Questa politica contro l’Iran è chiaramente fomentata da Washington per motivi che poco hanno a che vedere con la paura della bomba, ma piuttosto con questioni di equilibrio geo politico in Medio Oriente. Uno sguardo alla carta ci mostra come l’Iran confini con alcune delle aree più calde del mondo: Iraq, Pakistan, Afghanistan, controlla lo stretto di Hormuz ed è alleata con gli Hezbollah libici, quelli, per intenderci, che hanno fermato e di fatto inflitto una seria sconfitta ad Israele nel 2006. Aggiungo che non avendo gli USA alcuno scambio commerciale con l’Iran non hanno nulla da perdere dalle sanzioni, che sono applicate e danneggiano altri Paesi, magari favorendo l’economia statunitense a cui si rivolgono per compensare il mancato afflusso di merci e materie prime dall’Iran.
La questione Iraniana è peraltro abbastanza complessa: basta dire che non c’è pace nel Golfo Persico, in Iraq in Afghanistan e nel Medio Oriente senza l’accordo con Tehran, che è una delle potenze dominanti in questo scacchiere e, senza dubbio, dietro le quinte, Stati Uniti e Repubblica Islamica negoziano.

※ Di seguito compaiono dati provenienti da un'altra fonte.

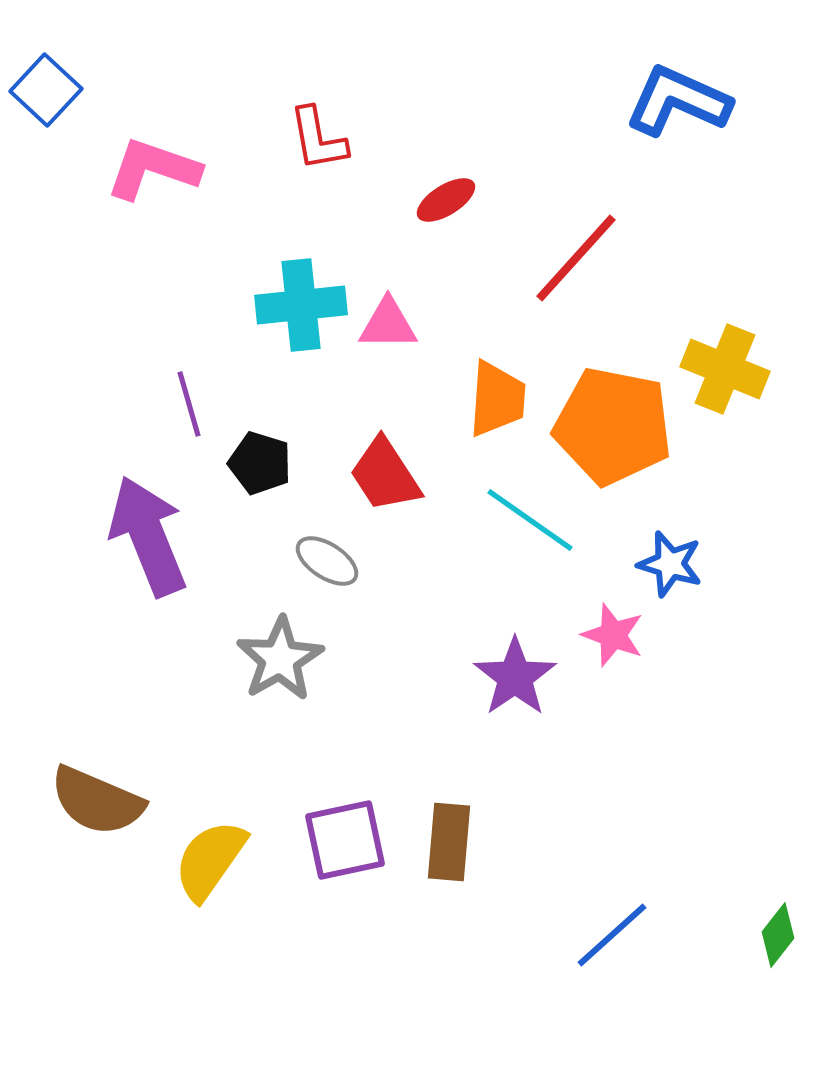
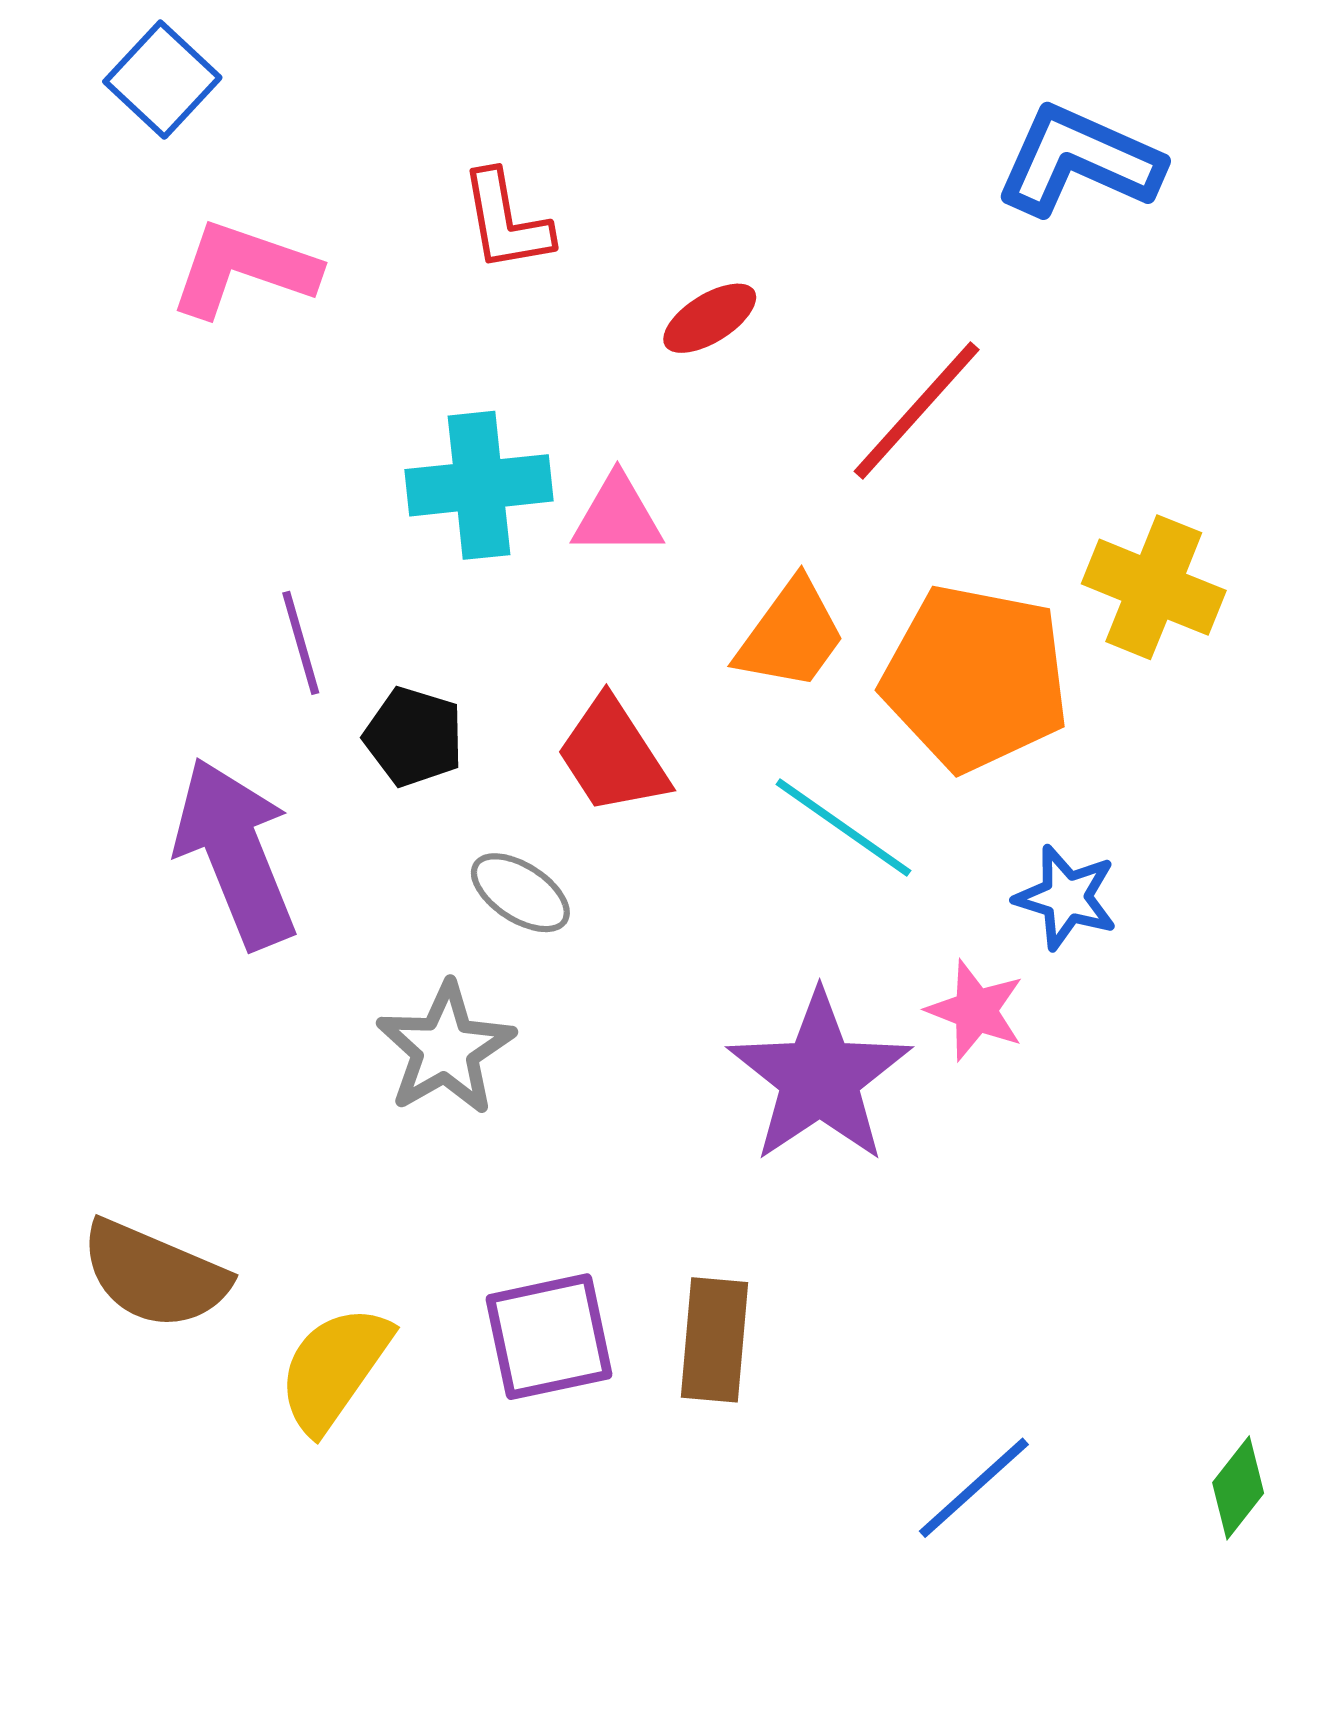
blue square: (46, 90) -> (162, 80), moved
orange trapezoid: (497, 399) -> (791, 635), turned 32
purple star: (515, 677) -> (820, 1077), size x1.4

La questione del nucleare serve quale strumento di pressione contro una delle migliori diplomazie al mondo, le cui origini risalgono agli antichi regni persiani, contro i quali neppure l’impero romano al massimo della sua potenza riuscì a spuntarla.
Naturalmente agli USA brucia il fatto che l’Iran impedisce loro di accedere ai propri mercati, consentendolo invece a concorrenti tradizionali quali Russia, Cina ed Europa. Non è da escludere – e forse questa potrebbe essere una certezza – che se il Governo islamico decidesse di acquistare le tecnologie nucleari e l’uranio statunitense, l’opposizione di Washington si scioglierebbe.
Per concludere mi chiedo, cosa ha avuto l’Europa o almeno alcuni Stati europei, in cambio delle sanzioni che costituiscono un grosso regalo fatto agli Stati Uniti? E questo premio, che certamente vi è o vi sarà, riguarda tutti gli europei o soltanto pochi privilegiati, pensiamo alla vicenda Chrysler-Fiat?